Supplied data.
○ ○ ○ ○ ○

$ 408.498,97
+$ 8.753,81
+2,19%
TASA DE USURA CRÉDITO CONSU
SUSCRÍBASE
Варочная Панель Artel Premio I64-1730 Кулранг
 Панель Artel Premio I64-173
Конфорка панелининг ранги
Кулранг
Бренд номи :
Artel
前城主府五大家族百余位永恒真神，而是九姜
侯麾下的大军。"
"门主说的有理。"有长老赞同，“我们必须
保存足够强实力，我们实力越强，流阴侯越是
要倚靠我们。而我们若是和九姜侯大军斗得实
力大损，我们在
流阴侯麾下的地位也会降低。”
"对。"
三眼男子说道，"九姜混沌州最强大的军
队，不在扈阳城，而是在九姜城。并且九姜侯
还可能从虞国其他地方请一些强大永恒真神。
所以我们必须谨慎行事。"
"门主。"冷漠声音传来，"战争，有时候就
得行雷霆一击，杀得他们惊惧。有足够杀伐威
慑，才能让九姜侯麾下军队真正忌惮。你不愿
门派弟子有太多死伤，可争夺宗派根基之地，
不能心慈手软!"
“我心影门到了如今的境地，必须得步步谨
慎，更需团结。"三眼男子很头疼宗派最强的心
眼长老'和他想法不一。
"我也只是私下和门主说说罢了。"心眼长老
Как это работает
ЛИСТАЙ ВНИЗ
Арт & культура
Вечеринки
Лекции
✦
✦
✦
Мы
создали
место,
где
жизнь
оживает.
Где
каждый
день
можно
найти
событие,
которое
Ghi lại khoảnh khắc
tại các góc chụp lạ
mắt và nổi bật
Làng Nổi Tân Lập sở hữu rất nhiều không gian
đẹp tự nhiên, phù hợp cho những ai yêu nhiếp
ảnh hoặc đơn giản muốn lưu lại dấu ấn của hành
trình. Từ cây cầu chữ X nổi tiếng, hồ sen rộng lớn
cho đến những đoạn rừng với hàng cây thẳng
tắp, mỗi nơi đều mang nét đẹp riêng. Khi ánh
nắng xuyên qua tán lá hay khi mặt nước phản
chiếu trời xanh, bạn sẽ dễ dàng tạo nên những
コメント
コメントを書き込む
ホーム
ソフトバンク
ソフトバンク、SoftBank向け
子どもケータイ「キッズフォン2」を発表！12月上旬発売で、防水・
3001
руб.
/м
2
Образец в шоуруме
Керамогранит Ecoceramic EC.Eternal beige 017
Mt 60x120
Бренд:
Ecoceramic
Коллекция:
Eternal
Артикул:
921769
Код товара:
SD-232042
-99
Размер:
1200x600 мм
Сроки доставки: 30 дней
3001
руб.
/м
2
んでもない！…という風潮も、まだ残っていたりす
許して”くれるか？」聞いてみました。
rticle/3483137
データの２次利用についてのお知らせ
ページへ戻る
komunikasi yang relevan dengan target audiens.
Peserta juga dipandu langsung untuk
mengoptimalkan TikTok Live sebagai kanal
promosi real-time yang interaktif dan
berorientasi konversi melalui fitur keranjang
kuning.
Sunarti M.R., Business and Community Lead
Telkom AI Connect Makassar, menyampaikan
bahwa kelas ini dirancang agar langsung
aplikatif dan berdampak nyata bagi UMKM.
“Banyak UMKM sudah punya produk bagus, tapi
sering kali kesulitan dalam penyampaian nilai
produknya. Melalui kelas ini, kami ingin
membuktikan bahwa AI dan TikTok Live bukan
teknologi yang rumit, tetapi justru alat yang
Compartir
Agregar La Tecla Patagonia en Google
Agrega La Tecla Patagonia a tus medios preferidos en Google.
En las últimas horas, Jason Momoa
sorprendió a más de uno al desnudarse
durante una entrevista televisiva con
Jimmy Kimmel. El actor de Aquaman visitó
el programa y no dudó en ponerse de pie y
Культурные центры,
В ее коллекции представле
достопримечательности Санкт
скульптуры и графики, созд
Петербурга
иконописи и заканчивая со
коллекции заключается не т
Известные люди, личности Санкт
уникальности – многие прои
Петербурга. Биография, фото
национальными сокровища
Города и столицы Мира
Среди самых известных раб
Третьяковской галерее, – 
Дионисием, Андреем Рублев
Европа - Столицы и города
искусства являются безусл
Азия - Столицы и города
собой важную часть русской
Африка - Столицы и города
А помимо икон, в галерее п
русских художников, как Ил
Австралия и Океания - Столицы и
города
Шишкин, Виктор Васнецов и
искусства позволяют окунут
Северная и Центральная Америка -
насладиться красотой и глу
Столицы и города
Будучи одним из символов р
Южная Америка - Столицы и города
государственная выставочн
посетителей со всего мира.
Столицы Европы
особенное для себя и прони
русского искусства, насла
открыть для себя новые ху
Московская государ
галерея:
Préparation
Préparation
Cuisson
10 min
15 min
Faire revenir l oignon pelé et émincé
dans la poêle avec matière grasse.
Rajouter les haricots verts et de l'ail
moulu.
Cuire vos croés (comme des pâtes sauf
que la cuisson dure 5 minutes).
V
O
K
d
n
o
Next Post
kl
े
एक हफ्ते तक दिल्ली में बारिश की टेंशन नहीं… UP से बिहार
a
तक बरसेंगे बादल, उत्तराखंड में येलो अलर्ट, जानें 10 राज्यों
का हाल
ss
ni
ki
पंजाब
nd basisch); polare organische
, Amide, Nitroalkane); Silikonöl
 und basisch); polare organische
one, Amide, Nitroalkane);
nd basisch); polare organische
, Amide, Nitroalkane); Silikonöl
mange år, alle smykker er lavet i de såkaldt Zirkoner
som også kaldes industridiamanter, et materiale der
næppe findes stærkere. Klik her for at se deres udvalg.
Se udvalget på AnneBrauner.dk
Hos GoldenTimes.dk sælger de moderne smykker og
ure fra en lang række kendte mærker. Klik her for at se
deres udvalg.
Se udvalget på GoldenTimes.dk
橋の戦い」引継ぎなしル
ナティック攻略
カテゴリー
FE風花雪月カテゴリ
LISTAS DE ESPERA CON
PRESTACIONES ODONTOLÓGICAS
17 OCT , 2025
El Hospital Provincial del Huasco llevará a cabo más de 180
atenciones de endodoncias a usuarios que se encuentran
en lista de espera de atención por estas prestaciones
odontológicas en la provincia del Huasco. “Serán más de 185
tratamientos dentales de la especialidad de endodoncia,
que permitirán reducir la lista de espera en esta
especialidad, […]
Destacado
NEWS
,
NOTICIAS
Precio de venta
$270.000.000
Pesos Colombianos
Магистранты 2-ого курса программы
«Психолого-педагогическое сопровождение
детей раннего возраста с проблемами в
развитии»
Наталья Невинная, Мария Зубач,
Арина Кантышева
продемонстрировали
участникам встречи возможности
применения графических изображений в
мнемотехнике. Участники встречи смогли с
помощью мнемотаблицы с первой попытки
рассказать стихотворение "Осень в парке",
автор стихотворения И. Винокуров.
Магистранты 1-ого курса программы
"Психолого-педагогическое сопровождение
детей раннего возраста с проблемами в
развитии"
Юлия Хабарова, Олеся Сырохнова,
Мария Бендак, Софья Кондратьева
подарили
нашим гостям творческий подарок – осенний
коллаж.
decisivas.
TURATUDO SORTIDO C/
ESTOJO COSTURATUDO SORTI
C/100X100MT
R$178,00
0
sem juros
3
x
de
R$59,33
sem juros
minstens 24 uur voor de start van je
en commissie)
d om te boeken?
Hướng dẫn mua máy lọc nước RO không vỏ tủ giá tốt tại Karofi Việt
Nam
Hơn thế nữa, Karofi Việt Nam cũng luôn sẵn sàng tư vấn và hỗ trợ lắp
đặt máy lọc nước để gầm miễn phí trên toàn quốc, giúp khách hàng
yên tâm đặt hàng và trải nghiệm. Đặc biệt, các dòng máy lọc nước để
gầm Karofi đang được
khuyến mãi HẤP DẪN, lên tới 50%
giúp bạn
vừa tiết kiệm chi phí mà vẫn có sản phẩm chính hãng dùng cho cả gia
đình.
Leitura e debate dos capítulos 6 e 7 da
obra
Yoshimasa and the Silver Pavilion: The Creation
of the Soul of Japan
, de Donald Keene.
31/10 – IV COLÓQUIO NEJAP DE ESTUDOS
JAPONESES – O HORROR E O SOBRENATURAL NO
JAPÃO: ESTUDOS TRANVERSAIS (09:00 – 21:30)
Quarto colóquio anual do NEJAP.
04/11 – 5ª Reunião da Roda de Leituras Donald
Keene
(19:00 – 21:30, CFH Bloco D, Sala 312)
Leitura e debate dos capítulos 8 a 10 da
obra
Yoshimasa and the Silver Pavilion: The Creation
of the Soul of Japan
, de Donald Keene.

○ ○ ○ ○ ○

Assignment. Please report only the number of lines above that include "deres".

Solution to the exercise. 2